In my last article I said, and forgive me for once again quoting (ahem) myself-

“Acknowledging, honoring, or simply waving hello to this deepest self is the key to sustaining a creatively spiritual life. By giving this self the recognition it craves, I nurture my inner creativity and maintain a fulfilling, spiritually enriched existence.”

Who wrote that? I guess I did.

My deepest self acknowledges that I have about “20% more to go.”

Twenty percent of what?

I don’t know; it’s not a number born out of reality. Maybe I have twenty more years left to live, twenty more nights to sleep, twenty what.EV.ers.

I don’t really care to know, because it’s just a metaphor. A metaphor for that stretch of a marathon that is the hardest to get through.

I live a lot in the past. There is a lot of video of me in the past—singing, dancing, with the energy of a train barreling down the tracks.

But as I’ve aged, and as my illness waxes and wanes in various directions, I have to be in the world in a new way. Finding that way has taken many years, as I seek out mentors, teachers, and people who’ve walked this path before me, with grace and a mustard seed of humility.

I intuitively sense that a significant part of that last twenty percent of my “shedding,” as I call it, involves releasing the old ways I accessed my creative intuition. How did I used to tap into this creativity? With sparks and flashes of inspiration, followed by relentless hustle to get it done.
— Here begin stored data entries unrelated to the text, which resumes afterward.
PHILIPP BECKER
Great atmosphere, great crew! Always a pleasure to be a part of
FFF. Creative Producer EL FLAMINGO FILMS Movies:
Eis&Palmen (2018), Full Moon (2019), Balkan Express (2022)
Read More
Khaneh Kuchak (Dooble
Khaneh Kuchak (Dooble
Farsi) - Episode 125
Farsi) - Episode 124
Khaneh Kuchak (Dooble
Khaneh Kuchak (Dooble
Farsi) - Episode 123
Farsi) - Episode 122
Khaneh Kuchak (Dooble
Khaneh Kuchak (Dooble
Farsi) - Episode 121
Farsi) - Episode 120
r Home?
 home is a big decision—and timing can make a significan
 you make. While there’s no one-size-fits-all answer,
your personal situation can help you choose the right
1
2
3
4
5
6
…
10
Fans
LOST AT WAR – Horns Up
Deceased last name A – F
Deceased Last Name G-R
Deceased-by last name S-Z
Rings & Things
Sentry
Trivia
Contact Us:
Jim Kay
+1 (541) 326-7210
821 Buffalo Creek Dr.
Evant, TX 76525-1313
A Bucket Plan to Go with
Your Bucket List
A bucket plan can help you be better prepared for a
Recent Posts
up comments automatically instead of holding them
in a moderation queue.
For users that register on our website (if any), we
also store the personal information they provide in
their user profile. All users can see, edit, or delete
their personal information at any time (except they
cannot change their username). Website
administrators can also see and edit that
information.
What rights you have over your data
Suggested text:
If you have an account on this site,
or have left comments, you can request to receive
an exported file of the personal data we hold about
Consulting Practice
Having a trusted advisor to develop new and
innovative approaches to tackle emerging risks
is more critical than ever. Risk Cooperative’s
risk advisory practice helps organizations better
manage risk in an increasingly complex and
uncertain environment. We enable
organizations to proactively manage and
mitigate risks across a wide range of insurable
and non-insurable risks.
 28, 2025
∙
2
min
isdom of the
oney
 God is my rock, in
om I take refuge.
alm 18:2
I feel instinctively that I must instead rely on a gentle voice guided by my “inner wisdom”—omg, that sounds so woo-woo it makes me want to throw up. And yet, it’s so right.

I am making myself say these sorts of things out loud. It’s as if by taking these thoughts from the cave where they float around in my body and brain, and putting them onto the page, I am progressing through this “twenty percent” to go.

And you know what?

That feels right too.

It’s cringey, but maybe that’s just my higher self wanting to say hello.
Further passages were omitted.